Records:
==========

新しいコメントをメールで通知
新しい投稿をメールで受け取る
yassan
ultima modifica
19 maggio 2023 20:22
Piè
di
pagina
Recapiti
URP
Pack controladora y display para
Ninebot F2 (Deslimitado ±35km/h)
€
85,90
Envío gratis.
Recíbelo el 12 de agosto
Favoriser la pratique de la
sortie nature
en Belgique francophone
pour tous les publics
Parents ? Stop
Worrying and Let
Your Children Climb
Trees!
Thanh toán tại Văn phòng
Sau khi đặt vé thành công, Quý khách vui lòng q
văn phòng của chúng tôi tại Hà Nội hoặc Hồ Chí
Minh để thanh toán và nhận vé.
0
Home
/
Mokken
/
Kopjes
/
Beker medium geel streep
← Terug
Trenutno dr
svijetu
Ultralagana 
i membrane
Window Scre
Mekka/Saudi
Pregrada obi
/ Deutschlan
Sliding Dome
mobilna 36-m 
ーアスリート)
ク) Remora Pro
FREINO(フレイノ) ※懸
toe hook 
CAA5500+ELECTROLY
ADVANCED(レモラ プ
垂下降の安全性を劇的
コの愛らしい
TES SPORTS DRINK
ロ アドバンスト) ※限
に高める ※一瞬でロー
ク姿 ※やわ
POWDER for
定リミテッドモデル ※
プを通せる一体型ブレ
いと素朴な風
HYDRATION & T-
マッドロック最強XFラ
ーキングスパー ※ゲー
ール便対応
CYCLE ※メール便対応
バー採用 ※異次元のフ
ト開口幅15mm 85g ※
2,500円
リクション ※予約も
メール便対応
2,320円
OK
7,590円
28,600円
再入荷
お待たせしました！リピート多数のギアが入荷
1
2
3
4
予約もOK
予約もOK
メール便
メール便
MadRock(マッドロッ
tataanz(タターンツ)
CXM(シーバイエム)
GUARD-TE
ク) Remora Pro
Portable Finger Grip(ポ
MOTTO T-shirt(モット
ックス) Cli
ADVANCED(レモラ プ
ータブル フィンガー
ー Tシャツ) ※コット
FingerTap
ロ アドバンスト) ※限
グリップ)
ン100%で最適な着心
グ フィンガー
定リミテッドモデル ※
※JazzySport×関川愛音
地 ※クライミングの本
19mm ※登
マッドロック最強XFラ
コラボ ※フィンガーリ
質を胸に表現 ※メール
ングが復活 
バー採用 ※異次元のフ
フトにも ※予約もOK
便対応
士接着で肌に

==========

Please set down the entire listing once more, exactly as it stands.

新しいコメントをメールで通知
新しい投稿をメールで受け取る
yassan
ultima modifica
19 maggio 2023 20:22
Piè
di
pagina
Recapiti
URP
Pack controladora y display para
Ninebot F2 (Deslimitado ±35km/h)
€
85,90
Envío gratis.
Recíbelo el 12 de agosto
Favoriser la pratique de la
sortie nature
en Belgique francophone
pour tous les publics
Parents ? Stop
Worrying and Let
Your Children Climb
Trees!
Thanh toán tại Văn phòng
Sau khi đặt vé thành công, Quý khách vui lòng q
văn phòng của chúng tôi tại Hà Nội hoặc Hồ Chí
Minh để thanh toán và nhận vé.
0
Home
/
Mokken
/
Kopjes
/
Beker medium geel streep
← Terug
Trenutno dr
svijetu
Ultralagana 
i membrane
Window Scre
Mekka/Saudi
Pregrada obi
/ Deutschlan
Sliding Dome
mobilna 36-m 
ーアスリート)
ク) Remora Pro
FREINO(フレイノ) ※懸
toe hook 
CAA5500+ELECTROLY
ADVANCED(レモラ プ
垂下降の安全性を劇的
コの愛らしい
TES SPORTS DRINK
ロ アドバンスト) ※限
に高める ※一瞬でロー
ク姿 ※やわ
POWDER for
定リミテッドモデル ※
プを通せる一体型ブレ
いと素朴な風
HYDRATION & T-
マッドロック最強XFラ
ーキングスパー ※ゲー
ール便対応
CYCLE ※メール便対応
バー採用 ※異次元のフ
ト開口幅15mm 85g ※
2,500円
リクション ※予約も
メール便対応
2,320円
OK
7,590円
28,600円
再入荷
お待たせしました！リピート多数のギアが入荷
1
2
3
4
予約もOK
予約もOK
メール便
メール便
MadRock(マッドロッ
tataanz(タターンツ)
CXM(シーバイエム)
GUARD-TE
ク) Remora Pro
Portable Finger Grip(ポ
MOTTO T-shirt(モット
ックス) Cli
ADVANCED(レモラ プ
ータブル フィンガー
ー Tシャツ) ※コット
FingerTap
ロ アドバンスト) ※限
グリップ)
ン100%で最適な着心
グ フィンガー
定リミテッドモデル ※
※JazzySport×関川愛音
地 ※クライミングの本
19mm ※登
マッドロック最強XFラ
コラボ ※フィンガーリ
質を胸に表現 ※メール
ングが復活 
バー採用 ※異次元のフ
フトにも ※予約もOK
便対応
士接着で肌に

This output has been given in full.